Harry Hawkins: A new era of ‘fan ignition’

Harry Hawkins, content lead at data-driven sports marketing agency Two Circles, explains why media fragmentation is giving sports rights-holders the biggest opportunity ever to ignite fandom.

Harry Hawkins

Earlier this year we released an analysis of the global leisure market. The data showed that the amount of time the average person dedicates to recreational activities will increase by 16 per cent over the next decade.

Though that doesn’t mean as a global population we’ll manage to finally start playing more than we work, technological advances and growing disposable income have begun to automate and optimise our jobs, and reduce the time it’s traditionally taken to perform basic chores. And that means more time and more money to do the things we enjoy most.

But perhaps most interestingly for SportBusiness readers, our data showed that, across the same period, the number of hours spent by the average person playing, watching and following sport will increase by 34 per cent. This means as a global population not only do we have more recreational time, we’re devoting more of that time to sport – driven by a greater emphasis being placed on health and fitness, a greater supply and variety of sports media, and sport’s growing cultural relevance.

It’s great news for the sports industry – we’re about to enter an era of significant growth, and the opportunity is huge.

Historically we’ve seen only a handful of factors play a role in creating affinity for sport – visibility on TV, participation as a child, and the role of family. We’re beginning to see sport break with tradition; consumers all around the world are starting to be recruited into deeper relationships with sports properties via a multitude of different routes.

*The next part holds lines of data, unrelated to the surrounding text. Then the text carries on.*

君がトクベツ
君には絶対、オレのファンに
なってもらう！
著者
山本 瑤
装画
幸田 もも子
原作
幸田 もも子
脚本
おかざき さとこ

Media in particular demonstrates this point. Today, sports action is at the tip of our fingers, via streaming, in-play clips or post-match highlights, all media assets that weren’t available 20 years ago but are now accessible on any number of connected devices. And not only are these new forms of media assets commercially-valuable rights packages within a rights-holder’s media business, they are a means of recruiting and deepening the affinity of followers, fans, players and consumers.

In-play clips are perhaps the most obvious example – the perfect expression of sport for those with only a passing interest, unwilling to invest more than a few seconds to watch a sports event unfold. Clips represent rights-holders’ opportunity to cater to these individuals with a different manifestation of their core product than the one available through live long-form coverage; this represents an opportunity to change the relationship these individuals have with the sport and drive their affinity upwards over time.

Games are another example. Recent research we conducted on behalf of a client demonstrated that a smartphone game had been its single-biggest source of new followers under the age of 35 in one of its priority markets over the past 24 months. The long-term strategic value of this penetration of an increasingly-hard-to-reach audience will be felt by the rights-holder for many years to come.

Going forward, a competition’s presence in a young person’s Facebook feed could be just as impactful as its visibility on TV. Equally, a six-part, human-interest documentary that tells the story of a sports team through a new lens could drive just as much engagement as a league-winning run. The world’s new sports media diet is changing the ways in which fandom can be ignited.

Using data to track the amount of engagement these touchpoints are having with different levels of fans, in as granular detail as possible, is critical for rights-holders to be able to understand the impact and role their content is having on different audiences, enabling them to build commercial strategies off the back of it.

Everyone in the world has the propensity to be a bigger sports fan. We just need to ignite their fandom.